The cultural battle is a battle for equality.

In order to reconcile these young people with political ecology, we have to take into account what they are expressing. We have to make an effort to cope with this anger and turn it into something positive. For me, it is linked to stereotypes, for example the idea that Black, Arab, Moroccan, or Turkish people are emotional rather than rational people: this is exactly what colonial propaganda used to say. We can’t take anger into account differently based on who is speaking. We need to understand it and use it to create bridges with the communities where we have relatively little presence. I think work on this has begun but it needs to gain momentum; the arrival of new activists from different backgrounds should help us to make progress here.

Inequality is rising. Rather than reducing it, education can often contribute to its deepening. What are the most urgent reforms to implement to combat this trend?

When it comes to reform, many issues come into play: democracy and diversity within schools, students’ orientations… One of the great challenges is to reduce educational inequality, and this is where social diversity and the fight against racism come into play. Training teachers to teach on colonisation, and educating them on interculturalism, can also play a huge role. When I say interculturalism, this includes learning the “codes” of disadvantaged groups. There are middle-class and upper-middle class “codes” that are imposed on children who come from working-class neighbourhoods or foreign countries. This sets them up to fail, as they do not understand how the school functions, nor do their parents. To combat this, parents from working-class neighbourhoods are forming coalitions, supported by associations.

What does it mean to put heritage at the service of an anti-racist society? You say that the decolonisation of public space, for example the inauguration of Brussels’ Lumumba Square, is not a concession to minorities but rather a citizenship tool.

It is not simply a concession to minorities, as the history of Belgium must include all Belgians. Certain populations and groups will obviously be affected in different ways, however.

We need to ask ourselves why we are experiencing these racism-related problems. Are there mechanisms in our history that encourage the creation of inequalities? That mean that the citizenship of some people is not respected? What solutions can be found? Such a process helps to foster social cohesion and build relationships. In the debate on decolonisation and the process of diversifying public space, we need to bring together people from different backgrounds with different views of history, to sit down together and talk. People whose paths would not usually cross, even though they might live just around the corner from each other. In some towns and neighbourhoods, these conversations around citizenship and the consequences of history on people’s lives are already happening.

For me, the cultural battle is a battle for equality, which in turn must be part of the battle for political ecology. There are urgent struggles linked to the future of the planet, but we won’t manage to get certain groups to join the fight if we fail to take into account mechanisms of inclusion. If we really want to build a social project based on social cohesion, we need to identify, for disadvantaged communities, the tools that enable them to strengthen their participation as citizens. For people to fit in, so that they feel included in the vision of society that is being built. If they are left on the margins of society, they are vulnerable to being instrumentalised.

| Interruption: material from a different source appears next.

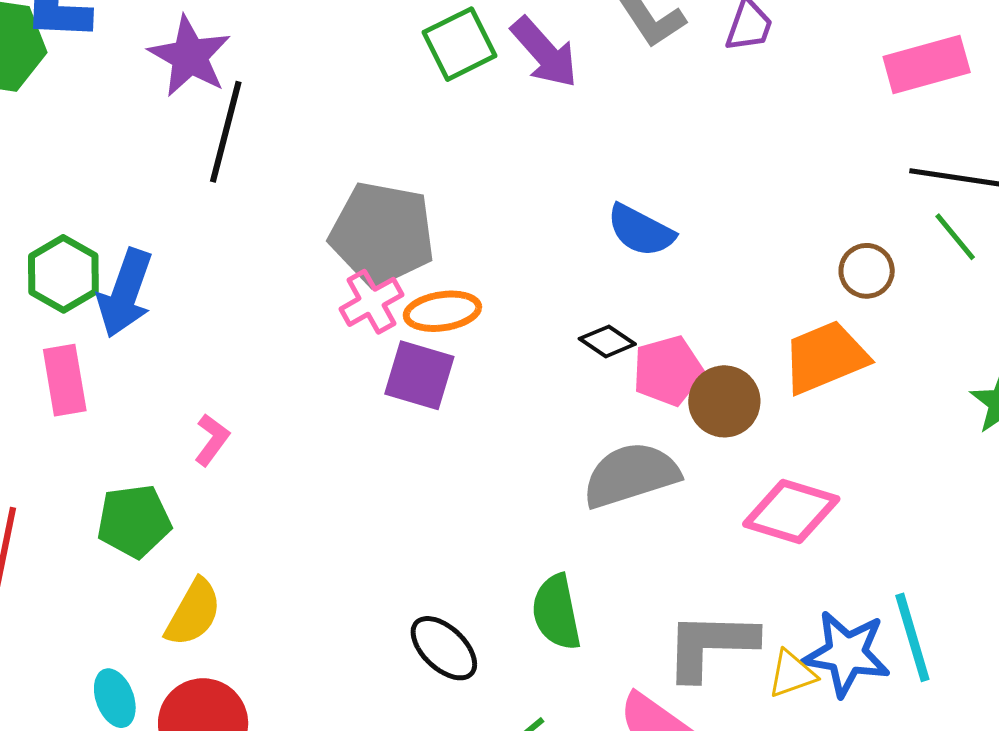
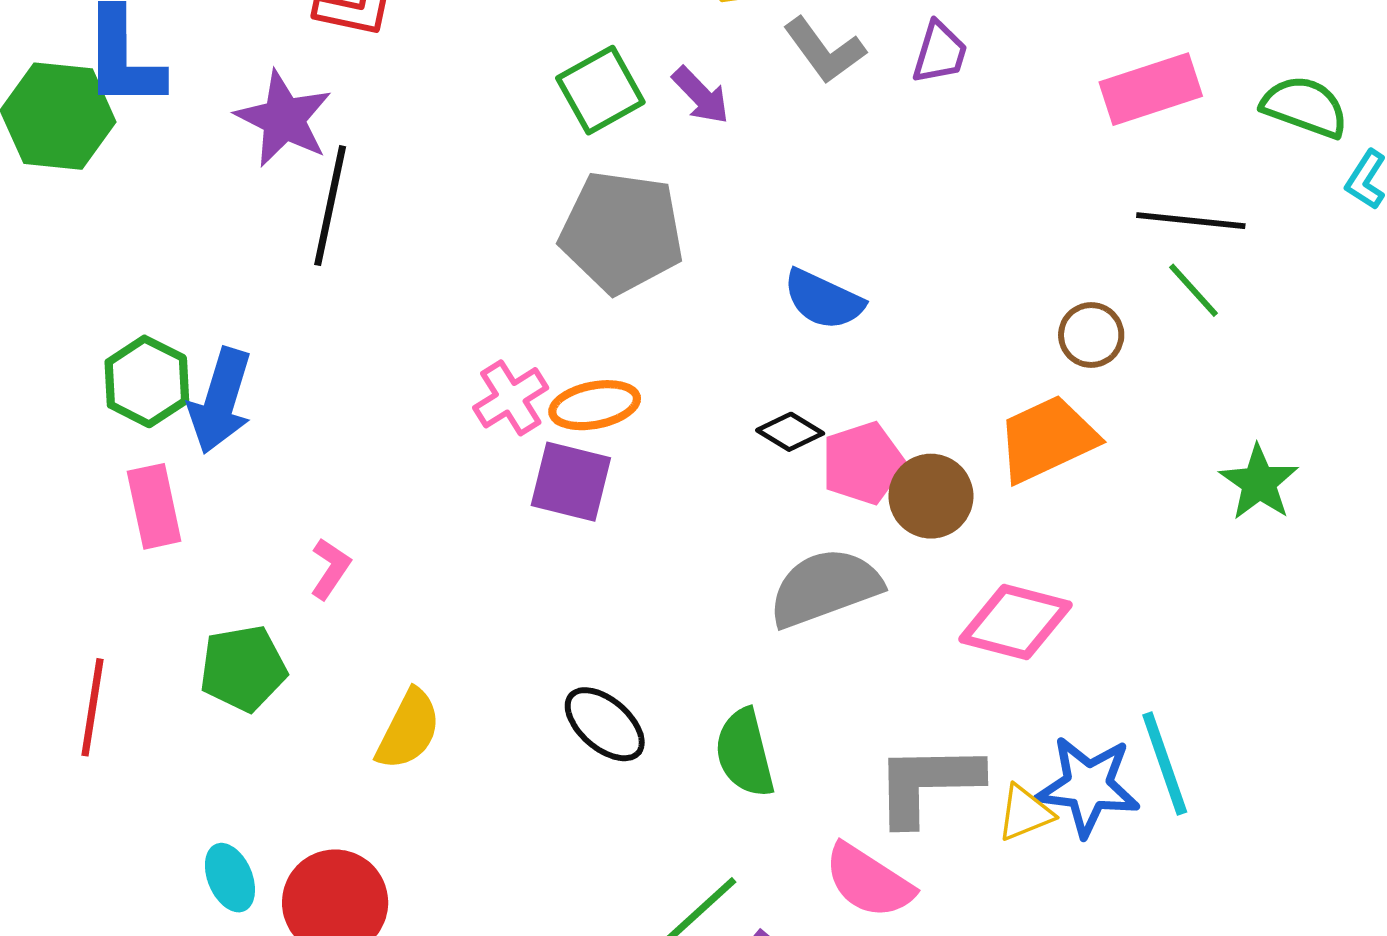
purple arrow: (544, 52) -> (701, 95), size x0.7
gray pentagon: (382, 234) -> (622, 232), moved
yellow semicircle: (193, 613) -> (408, 730), moved
black ellipse: (444, 648) -> (605, 724), moved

There are people who have had to fight against racism and discrimination their whole lives. What will be decisive in terms of bringing them closer to political ecology is our ability to make the connection between environmental struggles and equal rights. This is where the cultural battle lies for ecologists. We cannot remain fixed solely on the environmentalist perspective; that won’t work. The population is becoming more diverse, and we need to take this diversity into account and address these broader issues. Only then will we be able to form a critical mass that allows us to make a difference in policy decisions that are crucial for the environment, biodiversity, and the climate.